MANILA — President Rodrigo Duterte of the Philippines, known for his long history of crude remarks about women, including jokes about rape, has signed a law that criminalizes wolf-whistling, catcalling and other forms of sexual harassment in public spaces.
Called the Safe Spaces Act, the law was signed in April, but it was only made public this week, the president’s spokesman, Salvador Panelo, said.
The law bans sexual harassment in all public spaces, including work places, recreational areas and public transport vehicles, and it penalizes groping, stalking and making misogynistic, homophobic, transphobic or sexist slurs. Offenses are punishable by up to 500,000 pesos, or about $9,750.
It also covers online harassment and physical, psychological and emotional threats made through private messages, in chat rooms or in public.
Some women’s rights advocates and Filipino politicians questioned whether Mr. Duterte would respect the law, after having made remarks that many considered sexist.
His spokesman, Mr. Panelo, told reporters, “He signed it. The fact that he signed it, it means he agrees with that.”
Mr. Duterte, he said, is a “man of surprises.” Mr. Panelo said that meant “he can surprise us when suddenly he doesn’t make any jokes.”
The law was proposed by Senator Risa Hontiveros, who worked as an activist for women’s rights before joining the Philippines Congress. Mr. Panelo did not explain why a copy of the signed law was only released on Monday.
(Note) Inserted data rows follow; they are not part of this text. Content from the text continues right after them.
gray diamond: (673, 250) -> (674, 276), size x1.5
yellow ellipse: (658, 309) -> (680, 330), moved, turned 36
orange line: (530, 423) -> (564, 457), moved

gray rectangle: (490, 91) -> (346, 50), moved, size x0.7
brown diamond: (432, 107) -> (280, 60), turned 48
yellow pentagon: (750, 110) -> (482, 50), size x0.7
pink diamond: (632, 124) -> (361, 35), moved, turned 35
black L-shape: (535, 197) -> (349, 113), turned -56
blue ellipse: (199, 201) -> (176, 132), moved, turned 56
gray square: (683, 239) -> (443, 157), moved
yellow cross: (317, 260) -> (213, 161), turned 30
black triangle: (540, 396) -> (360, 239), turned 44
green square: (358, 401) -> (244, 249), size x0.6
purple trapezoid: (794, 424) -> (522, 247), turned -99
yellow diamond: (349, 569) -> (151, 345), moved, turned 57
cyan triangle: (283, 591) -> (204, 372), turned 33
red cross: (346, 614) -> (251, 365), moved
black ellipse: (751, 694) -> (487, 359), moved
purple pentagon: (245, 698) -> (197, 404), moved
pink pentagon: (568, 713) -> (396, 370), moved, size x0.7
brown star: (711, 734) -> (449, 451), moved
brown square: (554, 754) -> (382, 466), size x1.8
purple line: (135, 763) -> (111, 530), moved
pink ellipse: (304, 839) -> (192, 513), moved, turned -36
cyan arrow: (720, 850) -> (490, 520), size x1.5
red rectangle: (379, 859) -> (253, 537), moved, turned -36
The Philippines is a patriarchal society where many consider talking about sex taboo. Sexual harassment, too, is often overlooked, although it is more common than publicly acknowledged.
Since he took office three years ago, Mr. Duterte has made headlines around the world for his controversial remarks, many of them about women and cast as jest. Last year, he suggested that rape was inevitable “as long as there are many beautiful women,” boasted about having ordered soldiers to shoot female communist guerrillas in the genitals, and said he had sexually assaulted a housemaid when he was a teenager, a comment his office later dismissed as a joke.
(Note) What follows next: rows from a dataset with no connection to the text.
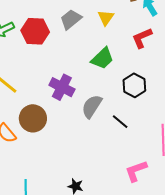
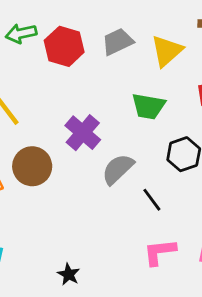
yellow triangle: (106, 18) -> (167, 51), size x1.4
green trapezoid: (102, 58) -> (148, 106), turned 40
pink L-shape: (136, 171) -> (160, 252), moved

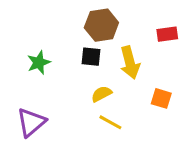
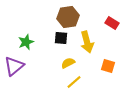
red rectangle: (167, 34) -> (112, 23), turned 40
purple triangle: (31, 122) -> (14, 66), moved
yellow line: (110, 122) -> (74, 82), turned -70

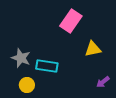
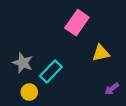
cyan rectangle: (47, 66) -> (51, 71), turned -55

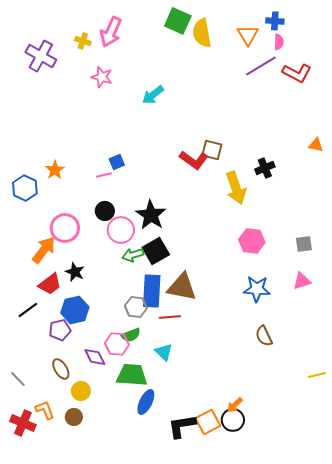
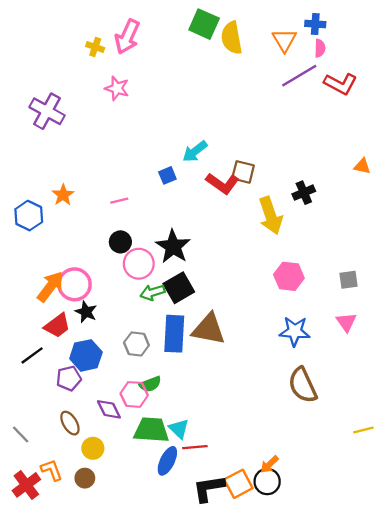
purple cross: (41, 56) -> (47, 111), moved
cyan arrow: (153, 95) -> (195, 151), moved
blue square: (117, 162) -> (167, 175), moved
pink circle: (65, 228) -> (75, 284), moved
pink triangle: (302, 281) -> (346, 322), turned -48
gray hexagon: (136, 307) -> (136, 344), moved
red line: (170, 317) -> (195, 447), moved
brown semicircle: (264, 336) -> (303, 385), size x1.5
cyan triangle: (164, 352) -> (179, 429), moved
red cross: (23, 423) -> (26, 485), turned 30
He has also been accused of abusing his authority after asking a woman to kiss him at a public event.
Mr. Duterte made many similar remarks earlier in his career: While campaigning for president in 2016, he joked about missing the rape of a missionary during a prison riot, and he has long used sexist language to attack his enduring political foe, Leila de Lima, a senator leading the opposition to Mr. Duterte’s violent crackdown on drug dealers and users.
On Tuesday, Ms. de Lima said she hoped Mr. Duterte would follow the law to the letter.
“I hope that this new law will be implemented strictly and properly, and will not exempt from compliance our public officials, especially Mr. Duterte, who is infamous for his sexist jokes and misogynist remarks,” she said. “He should respect his own signature under a president seal affixed in that law.”
Under Philippine law, the president is immune to lawsuits while in office. Mr. Duterte ends his six-year term in 2022.
Joms Salvador, the secretary general of the women’s group Gabriela, said that the president had thrown “an ironic shade on himself” by signing the law.
“He is the chief propagator of a culture that degrades and objectifies women, and that which exhorts cat-callers, sexual offenders and even uniformed personnel to disrespect women,” Ms. Salvador said. “Under this context, implementing the law will certainly be a challenge.”